Updated on 2022-11-18 GMT+08:00

Multiple JDBC Clients Concurrently Connecting to JDBCServer

Scenario

Multiple clients can be connected to JDBCServer at the same time. However, if the number of concurrent tasks is too large, the default configuration of JDBCServer must be optimized to adapt to the scenario.

Procedure

  1. Set the fair scheduling policy of JDBCServer.
    The default scheduling policy of Spark is FIFO, which may cause a failure of short tasks in multi-task scenarios. Therefore, the fair scheduling policy must be used in multi-task scenarios to prevent task failure.
    1. For details about how to configure Fair Scheduler in Spark, visit http://spark.apache.org/docs/3.1.1/job-scheduling.html#scheduling-within-an-application.
    2. Configure Fair Scheduler on the JDBC client.
      1. In the Beeline command line client or the code defined by JDBC, run the following statement:

        PoolName is a scheduling pool for Fair Scheduler.

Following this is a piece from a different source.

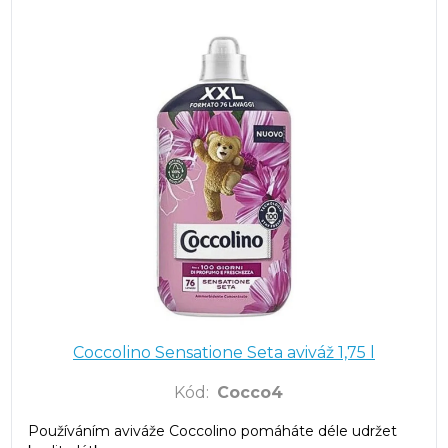
Coccolino Sensatione Seta aviváž 1,75 l
Kód
:
Cocco4
Používáním aviváže Coccolino pomáháte déle udržet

        SET spark.sql.thriftserver.scheduler.pool=PoolName;
      2. Run the SQL command. The Spark task will be executed in the preceding scheduling pool.
  2. Set the BroadCastHashJoin timeout interval.
    There is a timeout parameter of BroadCastHashJoin. The task query fails if the query period exceeds the preset timeout interval. In multi-task scenarios, the Spark task of BroadCastHashJoin may fail due to resource preemption. Therefore, it is necessary to modify the timeout interval in the spark-defaults.conf file of JDBCServer.
    Table 1 Parameter description

    Parameter

    Description

    Default Value

    spark.sql.broadcastTimeout

    The timeout interval in the broadcast table of BroadcastHashJoin. If there are many concurrent tasks, set the parameter to a larger value or a negative number.

    -1 (Numeral type. The actual value is 5 minutes.)